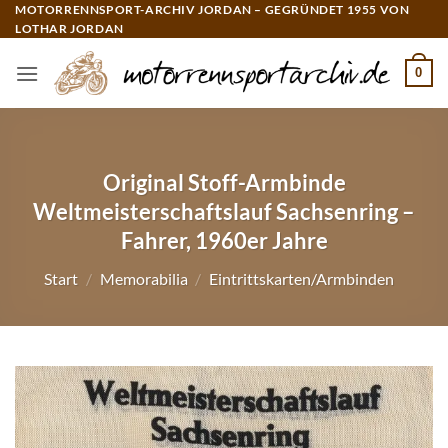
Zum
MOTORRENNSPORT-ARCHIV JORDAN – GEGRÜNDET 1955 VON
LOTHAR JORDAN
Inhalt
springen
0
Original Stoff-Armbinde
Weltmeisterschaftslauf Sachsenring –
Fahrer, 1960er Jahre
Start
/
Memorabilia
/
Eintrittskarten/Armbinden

◇ ◇ ◇ ◇

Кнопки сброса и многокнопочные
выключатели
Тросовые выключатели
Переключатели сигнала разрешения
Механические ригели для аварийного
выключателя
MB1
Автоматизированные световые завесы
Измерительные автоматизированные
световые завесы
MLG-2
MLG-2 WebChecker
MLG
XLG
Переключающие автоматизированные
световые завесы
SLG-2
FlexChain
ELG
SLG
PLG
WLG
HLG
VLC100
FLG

◇ ◇ ◇ ◇

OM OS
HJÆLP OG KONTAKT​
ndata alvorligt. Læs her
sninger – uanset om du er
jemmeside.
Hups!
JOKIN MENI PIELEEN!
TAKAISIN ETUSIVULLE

◇ ◇ ◇ ◇

:: DIRECTIONS ::
Look through the entries for lines containing the word "JORDAN" and return each one.

:: OUTPUT FOR THIS TASK ::
MOTORRENNSPORT-ARCHIV JORDAN – GEGRÜNDET 1955 VON
LOTHAR JORDAN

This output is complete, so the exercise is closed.